Jan Baetens - extrait de Une vie de refus



le 09/12/2007. Je me souviens du rire de Renaud Camus, alors que je lui disais en décembre 2005 que Tricks avait dû surprendre et choquer après les Eglogues: «C'est surtout Roman Roi qu'on ne m'a pas pardonné

Roman Roi, rêve d'enfant

CARTES

Enfant, je passais des heures à tracer des cartes de pays imaginaires, d'une folle complication. Tel Etat par exemple était divisé entre catholiques et protestants. Mais les régions protestantes n'étaient pas d'un seul tenant, et surtout, elles recelaient toujours en leur sein des provinces catholiques, lesquelles comptaient plusieurs enclaves protestantes, qui à leur tour, etc. (un raffinement particulièrement jouissif était que le fief le plus enclavé fût le fief familial du souverain (d'où il arrivait qu'il tentât de gouverner)).

Dans le même pays se parlaient au moins deux ou trois langues, mais les frontières linguistiques, bien que tout à fait aussi retorses, sinon davantage, que les frontières religieuses, ne coïncidaient en rien avec elles. A tout cela se greffaient des problèmes dynastiques inextricables.
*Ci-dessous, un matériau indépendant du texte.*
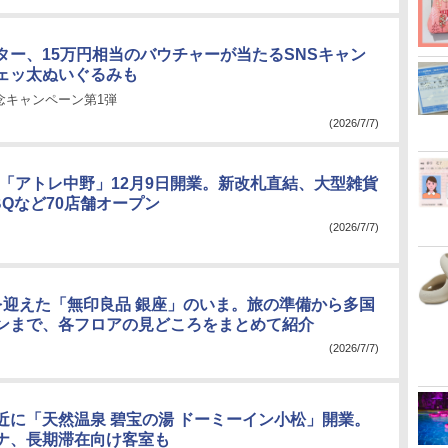
ター、15万円相当のバウチャーが当たるSNSキャン
ェッ太ぬいぐるみも
念キャンペーン第1弾
(2026/7/7)
に「アトレ中野」12月9日開業。新改札直結、大型雑貨
BQなど70店舗オープン
(2026/7/7)
を迎えた「無印良品 銀座」のいま。旅の準備から多国
ンまで、各フロアの見どころをまとめて紹介
(2026/7/7)
近に「天然温泉 碧宝の湯 ドーミーイン小松」開業。
ナ、長期滞在向け客室も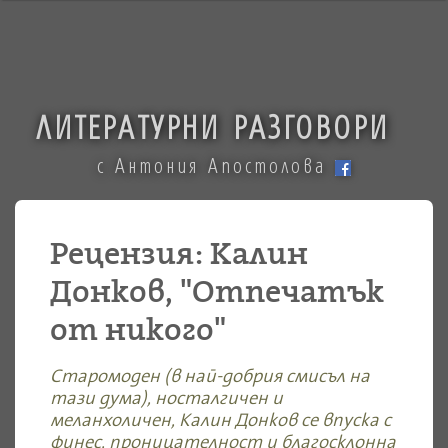
ЛИТЕРАТУРНИ РАЗГОВОРИ
с Антония Апостолова
Рецензия: Калин
Донков, "Отпечатък
от никого"
Старомоден (в най-добрия смисъл на
тази дума), носталгичен и
меланхоличен, Калин Донков се впуска с
финес, проницателност и благосклонна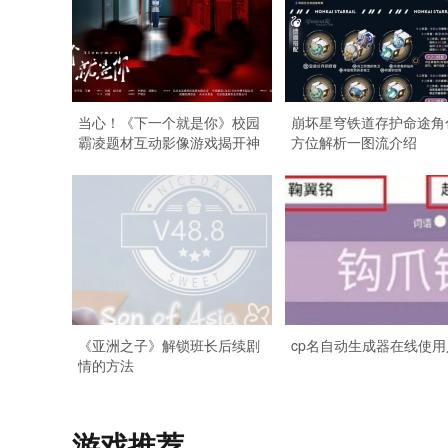
当心！《下一个就是你》校园
崩坏星穹铁道存护命途角
霸凌题材互动影像游戏揭开神
方位解析一图流介绍
秘面纱
《亚洲之子》解锁班长后续剧
cp名自动生成器在线使用
情的方法
游戏推荐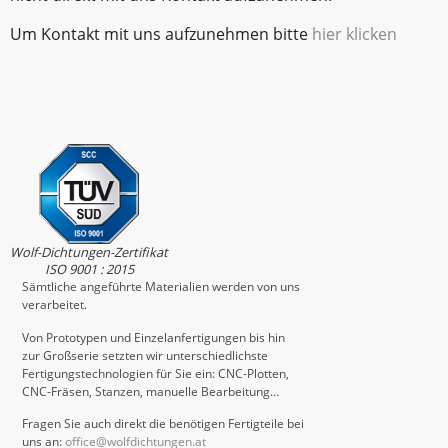
Um Kontakt mit uns aufzunehmen bitte
hier klicken
Wolf-Dichtungen-Zertifikat
ISO 9001 : 2015
Sämtliche angeführte Materialien werden von uns
verarbeitet.
Von Prototypen und Einzelanfertigungen bis hin
zur Großserie setzten wir unterschiedlichste
Fertigungstechnologien für Sie ein: CNC-Plotten,
CNC-Fräsen, Stanzen, manuelle Bearbeitung…
Fragen Sie auch direkt die benötigen Fertigteile bei
uns an:
office@wolfdichtungen.at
Cette situation aboutissant régulièrement à de furieuses guerres civiles, tout en renversements d'alliance (selon qu'un facteur de regroupement en remplaçait un autre), mes cartes devaient encore faire état de fronts multiples, éternellement changeants. L'homme providentiel survenait au moment où sur la feuille de papier ne pouvait plus être introduit le moindre pointillé.